2) Your original comment asked the question “how many have died from oxy vs hepatitis”, which, along with your comments about heroin, made it clear that your knowledge isn’t up to date. It strains credulity to say that more people died of hepatitis than they did of the opioid they’re injecting into themselves regularly. Do you really think hepatitis is the root cause here? Or is it the proliferation of opioids much stronger than heroin. I’m sure you’ve heard of fentanyl and carfentanil, but there are entire other classes (such as Benzimidazoles) that have been rising to prominence in the last few years that are more dangerous.

3) I’m very anti DEA as well, and agree that prohibition kills. However, this is not simply a case of holding a manufacturer for a substance responsible. It’s what the Sacklers did after learning of the addictive power of these medicines that gives them culpability. It’s like a local bar serving someone even when they’re visibly drunk, which confers criminal responsibility if that drunk person later does something while under the influence. Making opiates == legal, being negligent == not legal. I wish we didn’t have a prohibition, and drugs could be acquired safely, but that doesn’t mean that the ends justify the means, and any drug manufacturer is automatically the good guy.

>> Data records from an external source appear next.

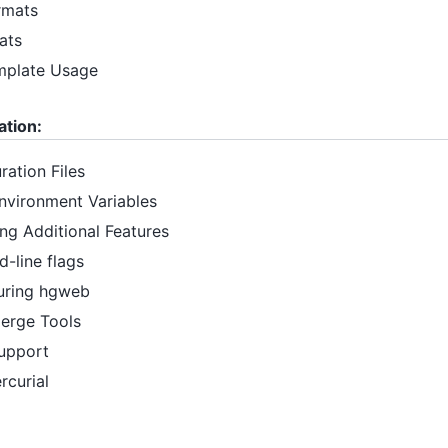
rmats
ats
mplate Usage
ation:
ration Files
Environment Variables
ing Additional Features
-line flags
guring hgweb
Merge Tools
Support
rcurial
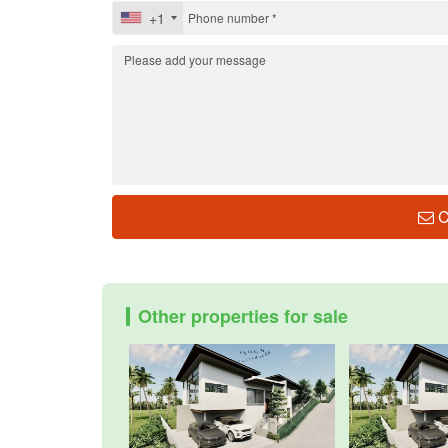
+1
C
Other properties for sale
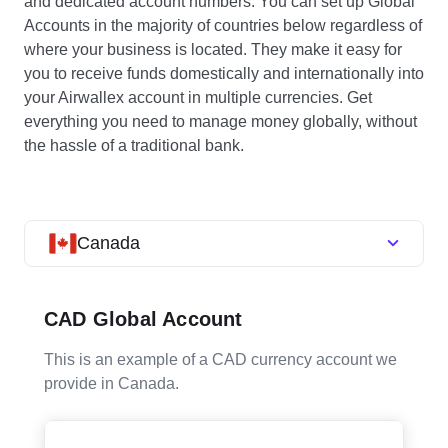
and dedicated account numbers. You can set up Global
Accounts in the majority of countries below regardless of
where your business is located. They make it easy for
you to receive funds domestically and internationally into
your Airwallex account in multiple currencies. Get
everything you need to manage money globally, without
the hassle of a traditional bank.
Canada
CAD Global Account
This is an example of a CAD currency account we
provide in Canada.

I just don’t think you’re approaching this subject with the care it deserves. It’s easy to make flippant comments blaming “Drug warriors” (genuinely confused what that even means—does that mean someone who is pro-prohibition?), it’s much harder to interact with the literal decades of research about this topic, and magnitudes harder to actually experience these things yourself. If you’d like a starting point, I found this report to be pretty approachable: https://www.rand.org/pubs/research_reports/RR3117.html. However, I wouldn’t be surprised if posing questions the way you have elicits emotional reactions from those who know people who have died. I lived through the first wave of fentanyl in the US, but I know quite a few who didn’t. Based off what i’ve been able to pick up out of all the vitriol, I think we would likely agree about the policy decisions, but your approach of making simplistic comments and then calling people evil based off of their response seems like an ineffectual strategy. And maybe it isn’t, but then you’d have solved the drug crisis already, right?